How dare you suggest biosimilars are safe?! My cousin got anaphylaxis after switching to a ‘similar’ drug. The system is rigged. The FDA is corrupt. The pharmaceutical industry is laughing all the way to the bank while patients become lab rats. This isn’t medicine - it’s corporate warfare.
ok but like… why are we even having this conversation?? 🤡 The cost savings are insane. $24k per patient per year? That’s a house. A vacation. A new kidney. I’m not mad, I’m just disappointed in the people who are still scared of a drug because it has a different name. Also, I’m pretty sure my oncologist has a better grasp on this than you do. 🙄
this is so cool i had no idea biosimilars were this advanced now. india makes a bunch of em too like inflectra and remsima. its wild how much cheaper it is. my uncle got trastuzumab biosimilar and saved like 15k a year. no side effects. just cheaper. 🤝
As someone from India where biosimilars are the backbone of cancer care, I can say this: we’ve been using these for over a decade. No spikes in adverse events. No hidden risks. The science is mature. The fear? It’s mostly Western privilege talking. We don’t have the luxury of paying $5k per dose. We have patients who live - because of these drugs.

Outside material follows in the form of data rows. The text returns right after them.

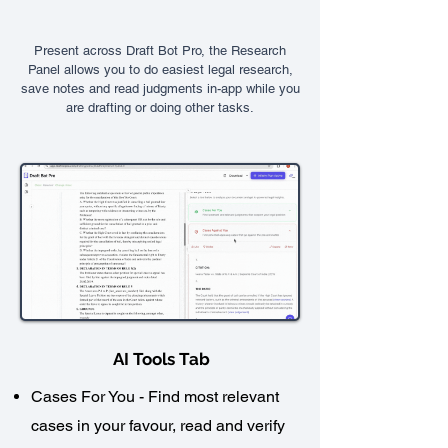
Present across Draft Bot Pro, the Research
Panel allows you to do easiest legal research,
save notes and read judgments in-app while you
are drafting or doing other tasks.
AI Tools Tab
Cases For You - Find most relevant
cases in your favour, read and verify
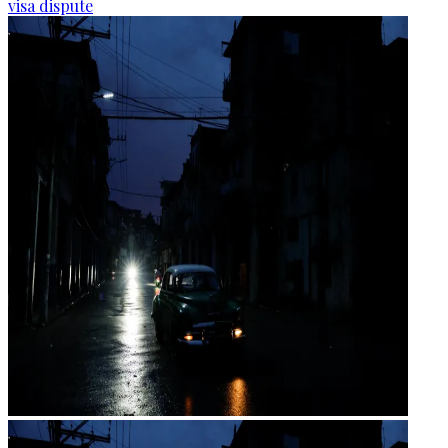
visa dispute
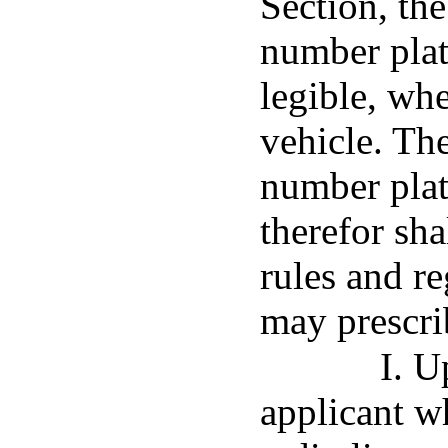
Section, th
number plate
legible, whe
vehicle. Th
number plat
therefor sh
rules and r
may prescri
I. U
applicant w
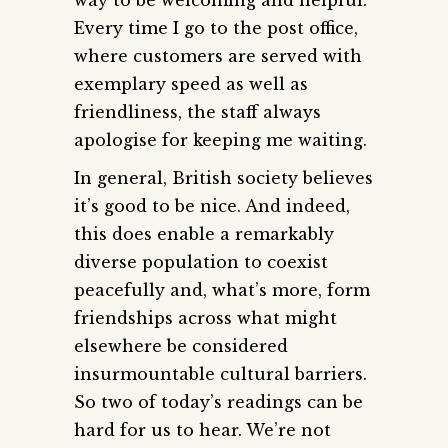
Every time I go to the post office,
where customers are served with
exemplary speed as well as
friendliness, the staff always
apologise for keeping me waiting.
In general, British society believes
it’s good to be nice. And indeed,
this does enable a remarkably
diverse population to coexist
peacefully and, what’s more, form
friendships across what might
elsewhere be considered
insurmountable cultural barriers.
So two of today’s readings can be
hard for us to hear. We’re not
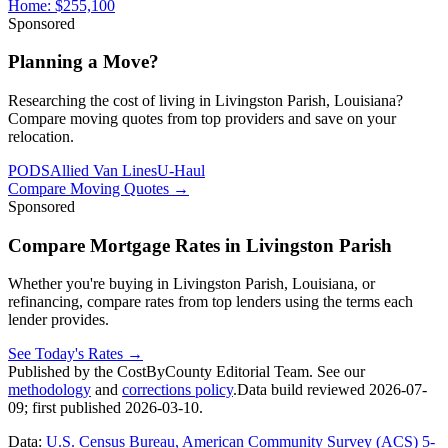
Home:
$255,100
Sponsored
Planning a Move?
Researching the cost of living in Livingston Parish, Louisiana?
Compare moving quotes from top providers and save on your
relocation.
PODS
Allied Van Lines
U-Haul
Compare Moving Quotes
→
Sponsored
Compare Mortgage Rates in Livingston Parish
Whether you're buying in Livingston Parish, Louisiana, or
refinancing, compare rates from top lenders using the terms each
lender provides.
See Today's Rates
→
Published by the CostByCounty Editorial Team. See our
methodology
and
corrections policy
.
Data build reviewed
2026-07-
09
; first published
2026-03-10
.
Data:
U.S. Census Bureau, American Community Survey (ACS) 5-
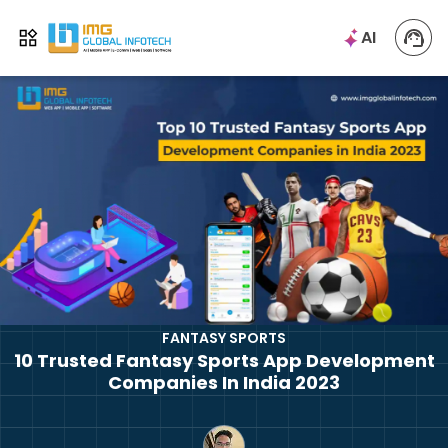
IMG
AI
Open menu
FANTASY SPORTS
10 Trusted Fantasy Sports App Development
Companies In India 2023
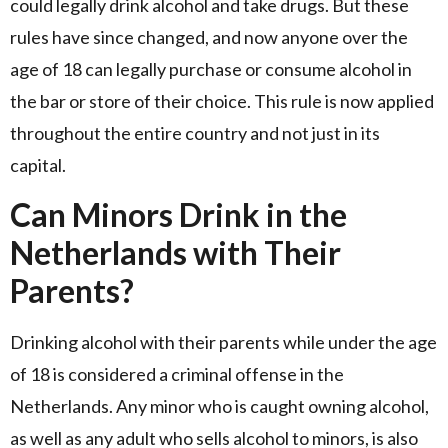
could legally drink alcohol and take drugs. But these
rules have since changed, and now anyone over the
age of 18 can legally purchase or consume alcohol in
the bar or store of their choice. This rule is now applied
throughout the entire country and not just in its
capital.
Can Minors Drink in the
Netherlands with Their
Parents?
Drinking alcohol with their parents while under the age
of 18 is considered a criminal offense in the
Netherlands. Any minor who is caught owning alcohol,
as well as any adult who sells alcohol to minors, is also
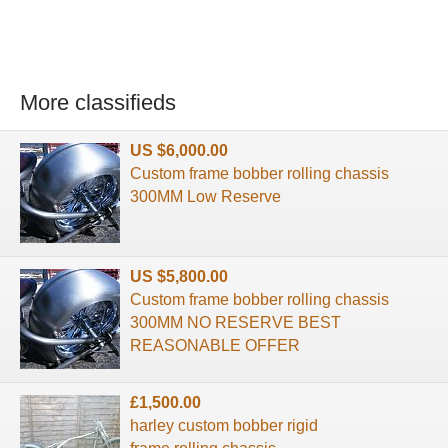
More classifieds
US $6,000.00
Custom frame bobber rolling chassis
300MM Low Reserve
US $5,800.00
Custom frame bobber rolling chassis
300MM NO RESERVE BEST
REASONABLE OFFER
£1,500.00
harley custom bobber rigid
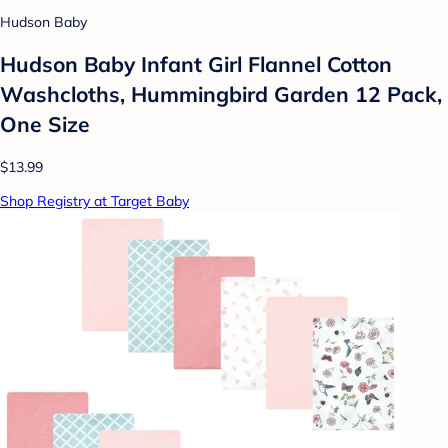
Hudson Baby
Hudson Baby Infant Girl Flannel Cotton
Washcloths, Hummingbird Garden 12 Pack,
One Size
$13.99
Shop Registry at Target Baby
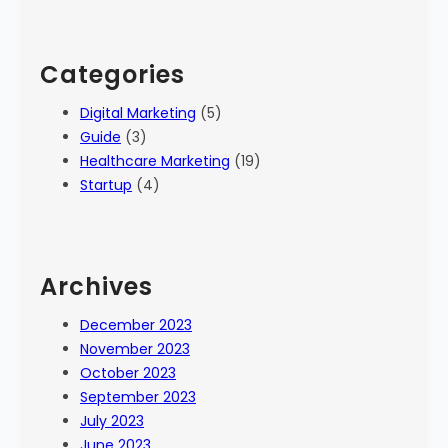
Categories
Digital Marketing
(5)
Guide
(3)
Healthcare Marketing
(19)
Startup
(4)
Archives
December 2023
November 2023
October 2023
September 2023
July 2023
June 2023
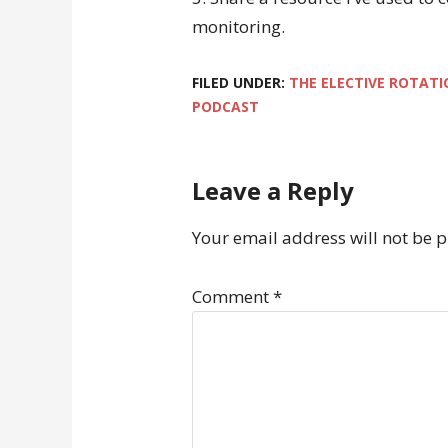
monitoring.
FILED UNDER:
THE ELECTIVE ROTATI
PODCAST
Leave a Reply
Your email address will not be 
Comment
*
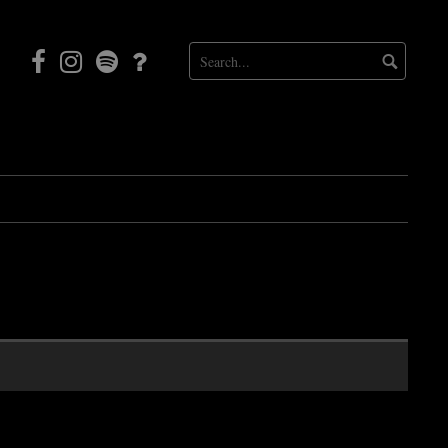
Facebook
Instagram
Mortal
Patreon
Coil
Radio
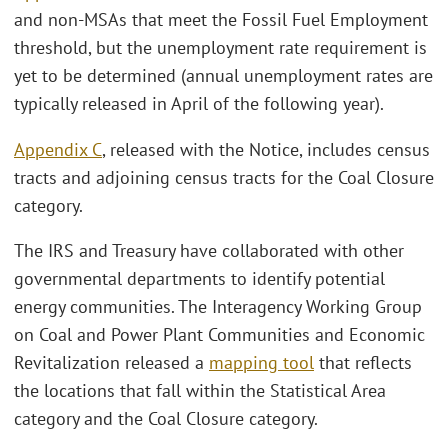
and non-MSAs that meet the Fossil Fuel Employment
threshold, but the unemployment rate requirement is
yet to be determined (annual unemployment rates are
typically released in April of the following year).
Appendix C
, released with the Notice, includes census
tracts and adjoining census tracts for the Coal Closure
category.
The IRS and Treasury have collaborated with other
governmental departments to identify potential
energy communities. The Interagency Working Group
on Coal and Power Plant Communities and Economic
Revitalization released a
mapping tool
that reflects
the locations that fall within the Statistical Area
category and the Coal Closure category.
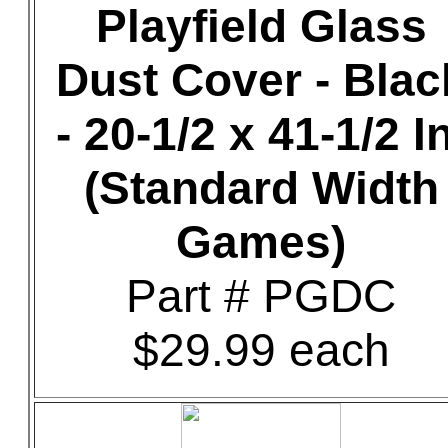
Playfield Glass
Dust Cover - Blac
- 20-1/2 x 41-1/2 In
(Standard Width
Games)
Part # PGDC
$29.99 each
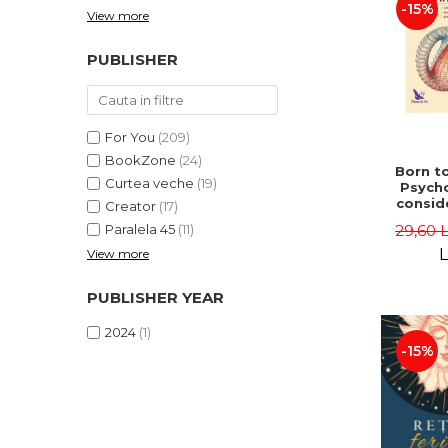
-15%
View more
PUBLISHER
For You
(209)
BookZone
(24)
Born to
Curtea veche
(19)
Psycho
consid
Creator
(17)
on the
29,60 
Paralela 45
(11)
life 
int
L
View more
perspe
Ste
PUBLISHER YEAR
Pisc
2024
(1)
-15%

Oh wow. So now we’re supposed to trust the same companies that gave us OxyContin? Biosimilars are just the next opioid. They’ll push these until someone gets a rare immune reaction, then bury the data. And you people cheer? Pathetic. The FDA is a puppet. The patents? All bought and paid for. Wake up.
my mom switched to a biosimilar for her rheumatoid arthritis last year. same results. way less stress about the bill. 🙏❤️
Interesting read. I’m from the UK, and we’ve been using biosimilars for over a decade here - infliximab, etanercept, you name it. The NHS saves millions annually. Patients don’t notice the difference. Doctors trust them. It’s not magic. It’s just smart pharmacoeconomics. Shame the US is so slow to adopt.
Okay, but let’s talk about the real elephant in the room - PBMs. They’re the ones blocking biosimilars from formularies. Not doctors. Not patients. The middlemen. They get kickbacks from the originators. That’s why you don’t see these cheaper drugs on your insurance list. It’s not about safety - it’s about profit. The system is broken.
As a clinical pharmacist, I’ve counseled 80+ patients switching from originators to biosimilars. The key is education. Most patients are terrified - not because of science, but because they don’t understand ‘highly similar’ means ‘clinically equivalent.’ We run labs, monitor vitals, and track outcomes. Nothing changes. The data is overwhelming. The fear? It’s misinformation. And we need to fix that, fast.
There’s a deeper philosophical layer here. The original drug was a triumph of human ingenuity - but the biosimilar is a triumph of collective wisdom. It’s not about copying. It’s about democratizing access. We’ve moved from ‘who can afford life?’ to ‘who deserves life?’ That shift - from privilege to equity - is what makes this more than just a drug debate. It’s a moral reckoning.
the fact that we still debate this in 2024 is insane. we have proof. we have data. we have millions of doses administered. if your doctor says its safe then trust them. money is the only reason people resist. not science. not safety. just greed. and that sucks
And who exactly is monitoring the long-term effects? The FDA? Ha. They approved 30+ biosimilars in 5 years. That’s faster than any drug in history. And now you want me to believe the same agency that let Purdue Pharma sell OxyContin like candy? No. This is a Trojan horse. Someone’s getting rich off this. And it ain’t you.